En los últimos meses he tenido varias reuniones con posibles clientes, que he asesorado y se han quedado muy contentos con la reunión y con el asesoramiento, ya que a pesar de llevar varios años ejerciendo la actividad nadie les había explicado cuáles eran sus obligaciones, o qué se podían deducir, qué y cómo debería ser su documentación, no los habían corregido en los errores que estaban cometiendo en aras de que cumplieran con la legislación vigente.

Una vez terminada la reunión se les pasaba la propuesta para trabajar con nosotras, y la propuesta les parecía “cara porque había otras asesorías que les ofrecían un precio mucho menor”.
Es verdad que hay otras asesorías que ofrecen un precio más bajo, pero cabría preguntar ¿qué servicios les pueden ofrecer por esos precios? Si con única reunión eres consciente de que hay varias obligaciones que no se están cumpliendo e información que no tienes, ¿crees que estás tributando por la cantidad adecuada?, ¿te estás beneficiando de todas las deducciones posibles? o incluso más grave por las implicaciones fiscales que tiene, ¿estás dejando de tributar lo que te obliga la ley?

Una vez hecho este análisis previo, la siguiente pregunta que uno debe hacerse, es ¿cuánto estoy dispuesto/a a invertir en mi empresa y en mi tranquilidad? ¿Cuáles son las consecuencias de no hacer un buen trabajo contable y fiscal?:

1.- No cumplir con los requisitos formales en tus facturas de venta, donde indicas un impuesto no acorde a la realidad, puede suponerte una liquidación por parte de la administración por IGIC que has dejado de ingresar, o que has repercutido al cliente aunque no te correspondiera.
2.- No cumplir con los requisitos formales en las facturas de compra puede suponer que en una inspección no sea admitido el documento, y te giren una liquidación por no admitir la deducción de IGIC o del gasto.
3.- No hacer correctamente la contabilidad puede suponer que no se admita la deducción de los gastos o de los impuestos.

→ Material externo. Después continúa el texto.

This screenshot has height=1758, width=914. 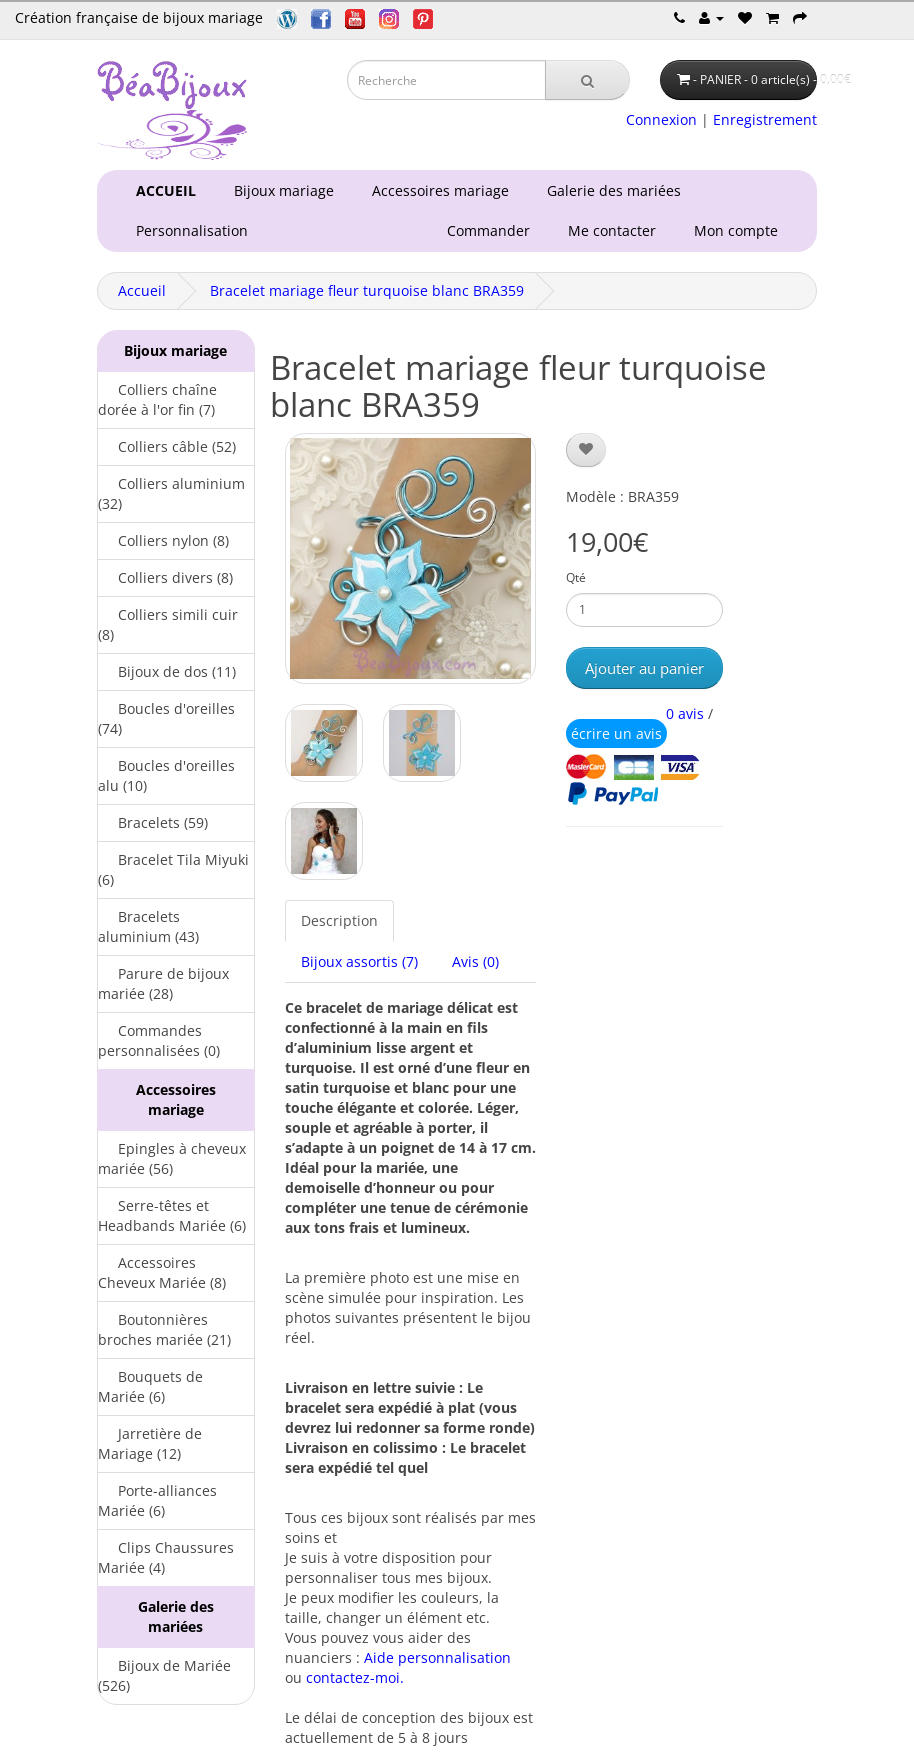 I want to click on Aide personnalisation, so click(x=437, y=1657).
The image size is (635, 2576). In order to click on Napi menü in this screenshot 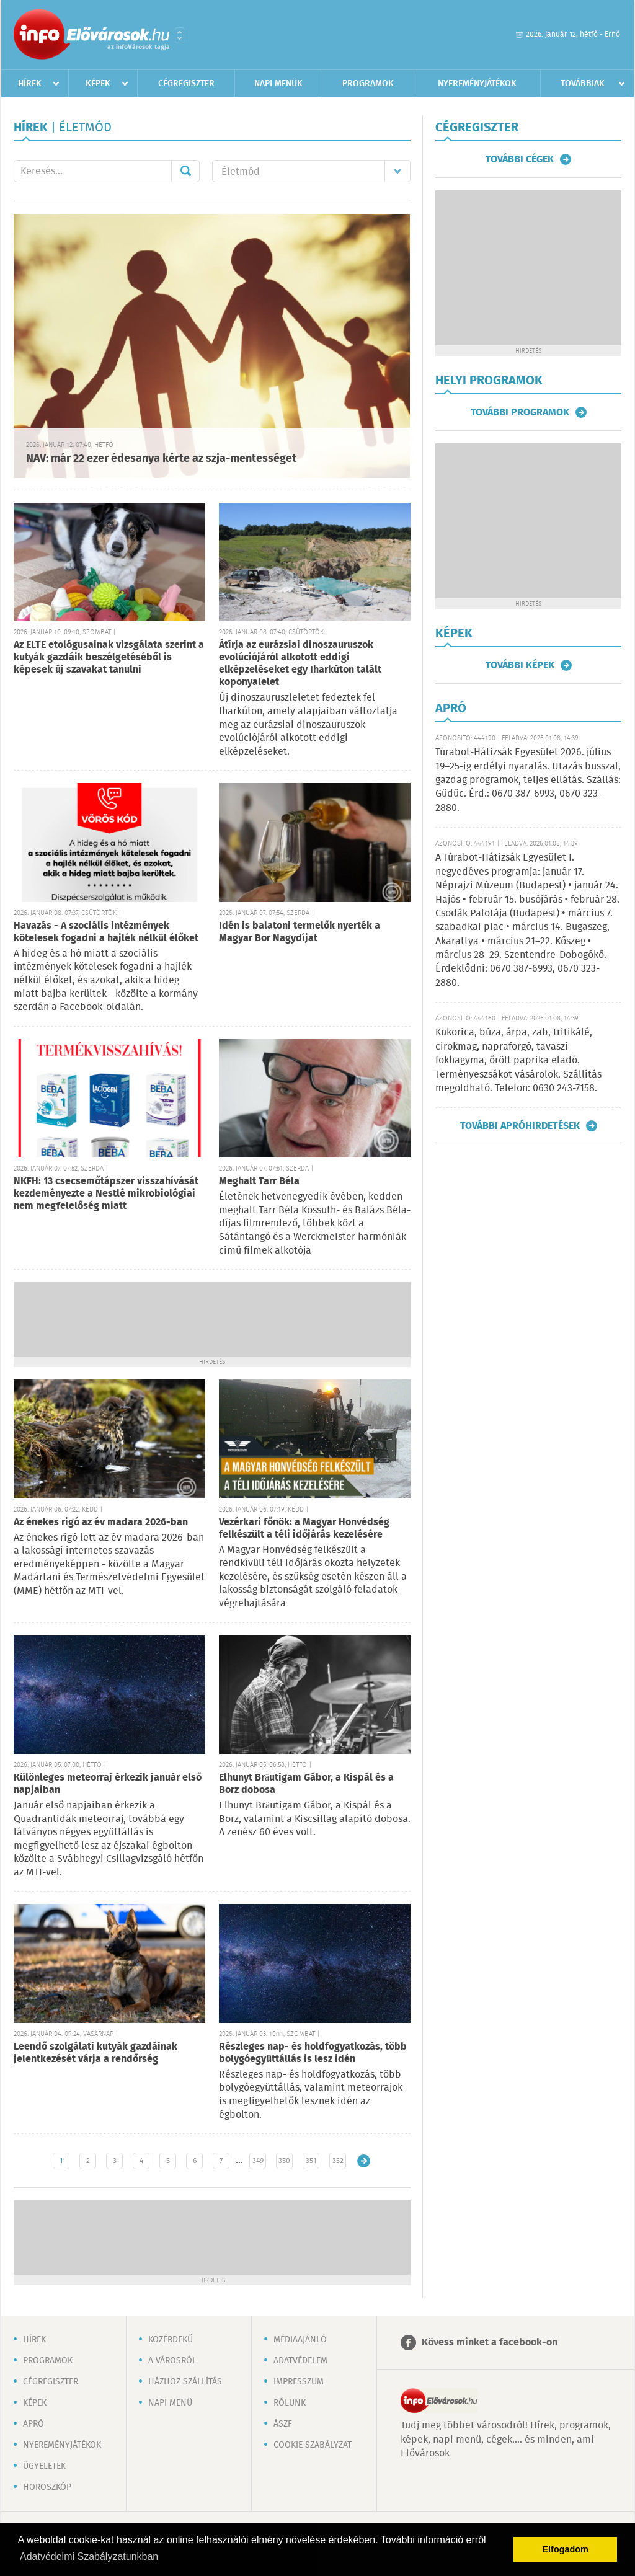 , I will do `click(170, 2403)`.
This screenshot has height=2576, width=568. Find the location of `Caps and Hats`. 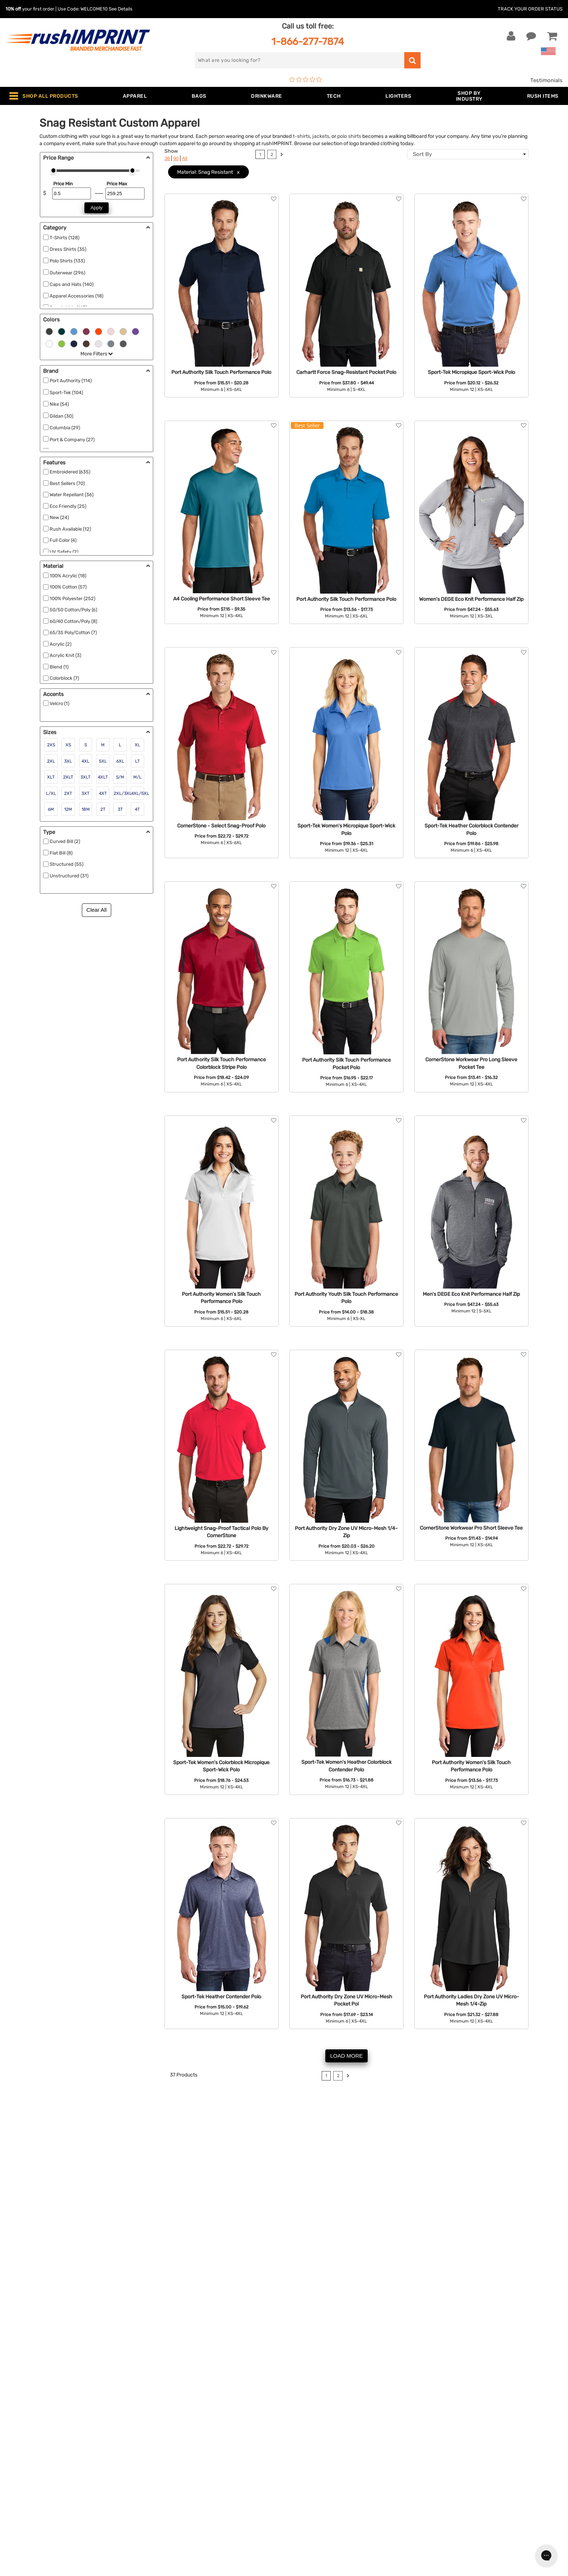 Caps and Hats is located at coordinates (168, 2547).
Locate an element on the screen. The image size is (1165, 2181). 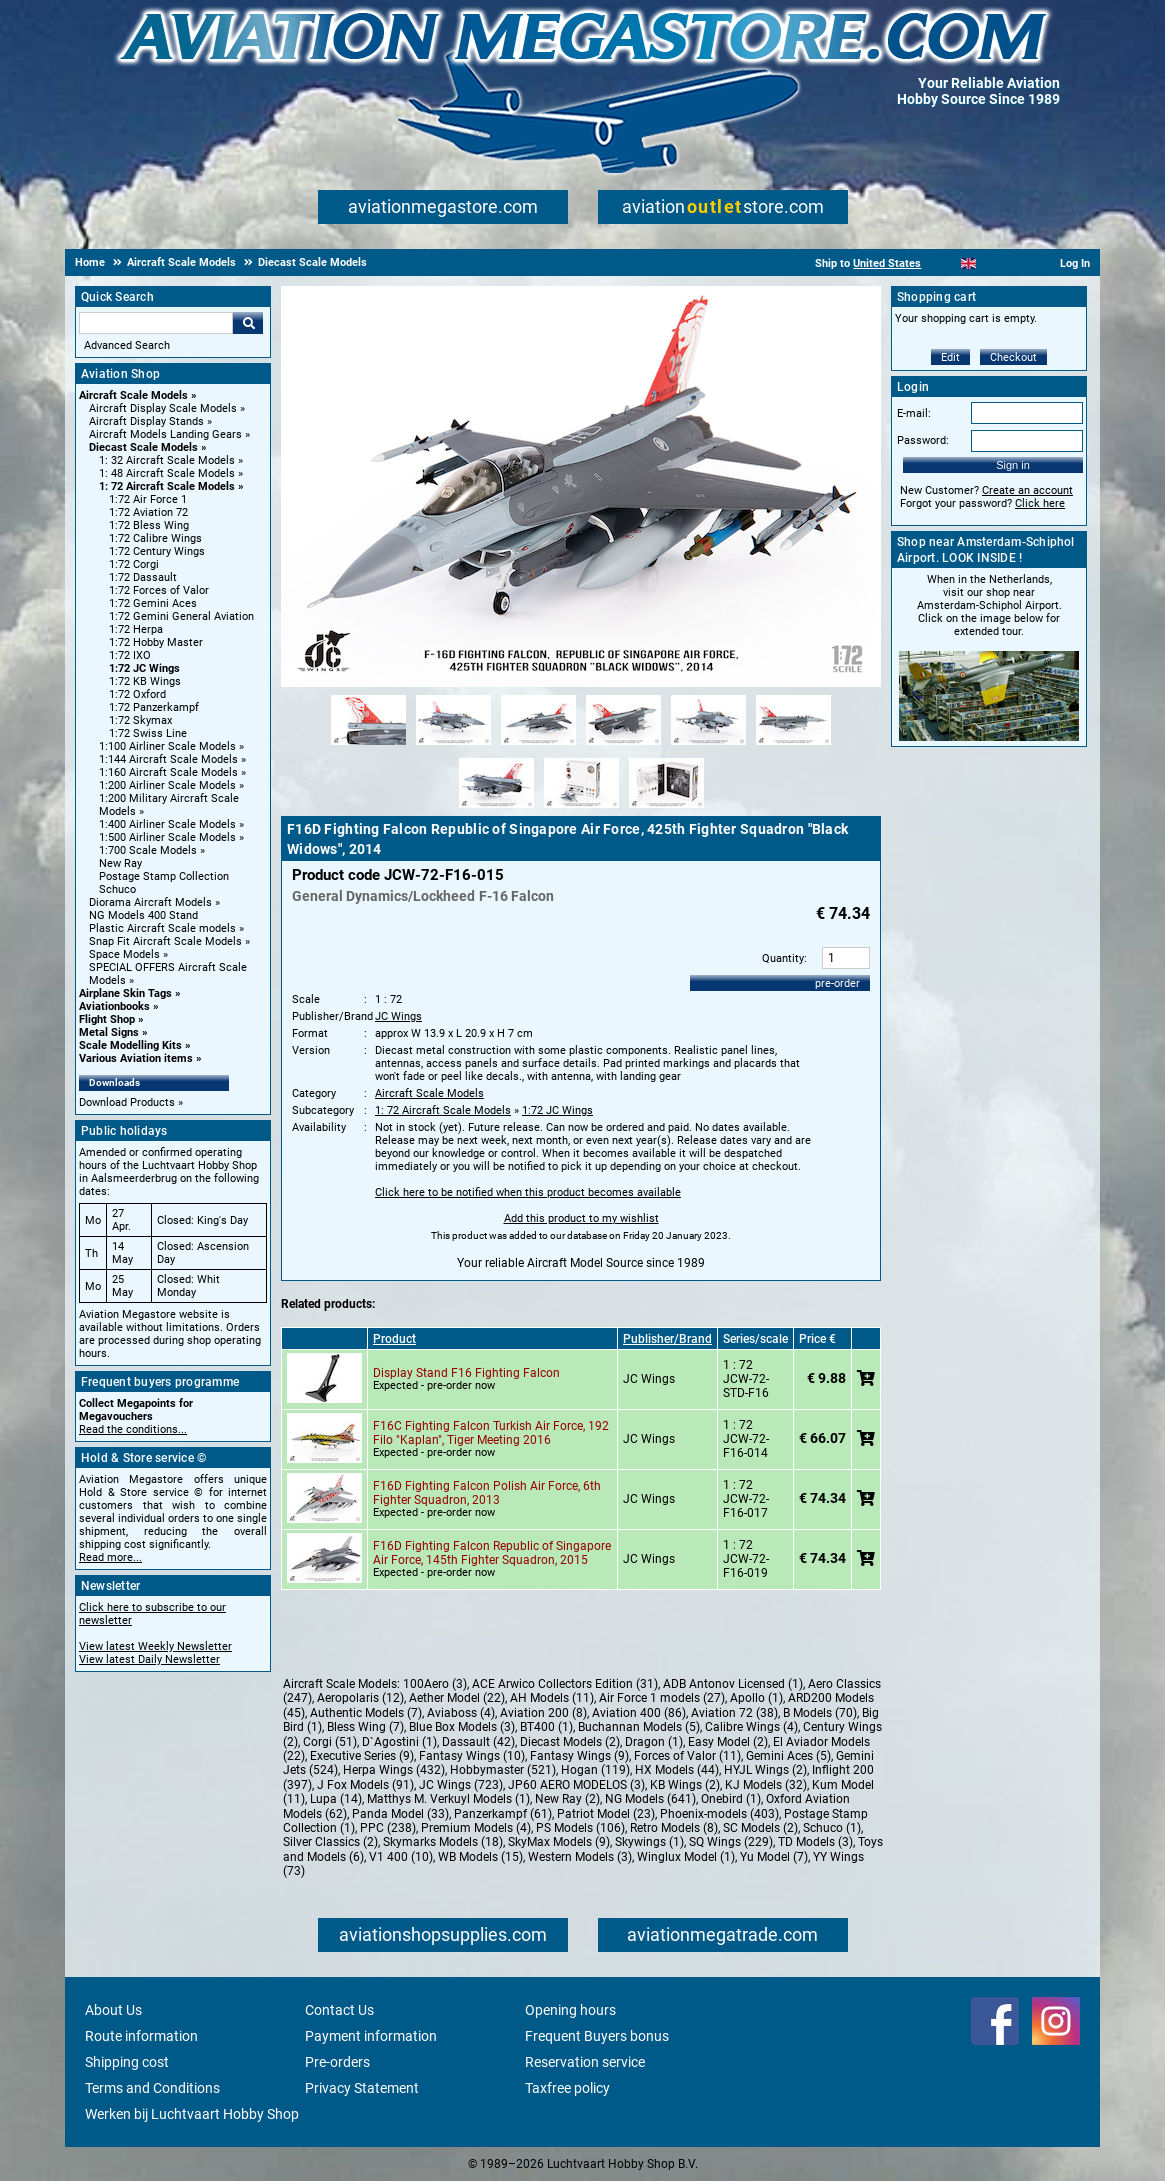 1:200 Airliner Scale Models is located at coordinates (167, 785).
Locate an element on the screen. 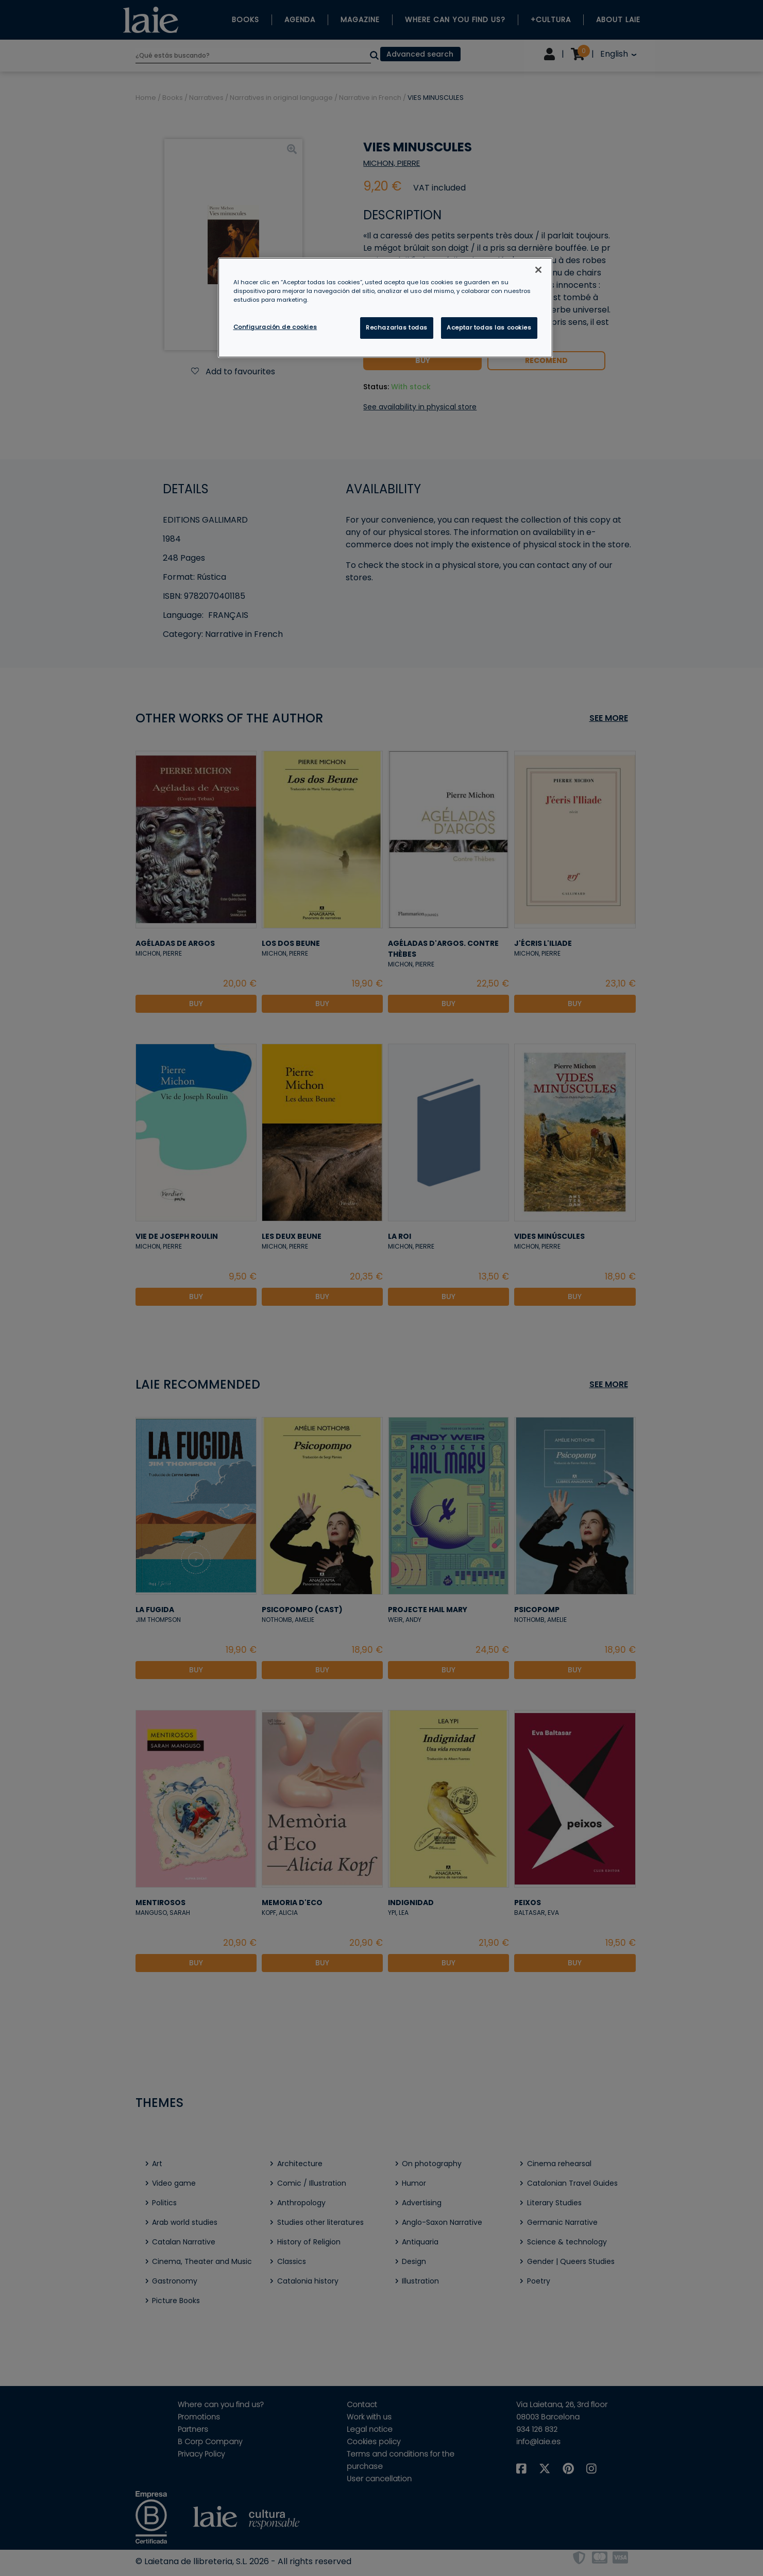 This screenshot has height=2576, width=763. Rechazarlas todas is located at coordinates (397, 327).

También puede suponer que no se liquiden adecuadamente las retenciones.
4.- Desconocer cuáles son los conceptos por los que puedes deducir, supone una mayor tributación porque estás tributando por unos beneficios que no tienes.

Estas consecuencias van a acompañadas de sus respectivas sanciones, y aquí sólo hemos nombrado las consecuencias relacionadas con la fiscalidad, de las que la Administración puede obtener una recaudación extraordinaria respecto a nuestras autoliquidaciones ordinarias.

Las empresas de más éxito perciben la información y los resultados como una de las claves del crecimiento; y es por ello por lo que invierten lo necesario en buenos asesores, que  les ayuden a tener mejor información financiera y mejores resultados. Y tu, ¿cuánto estás dispuesto a invertir en tu tranquilidad?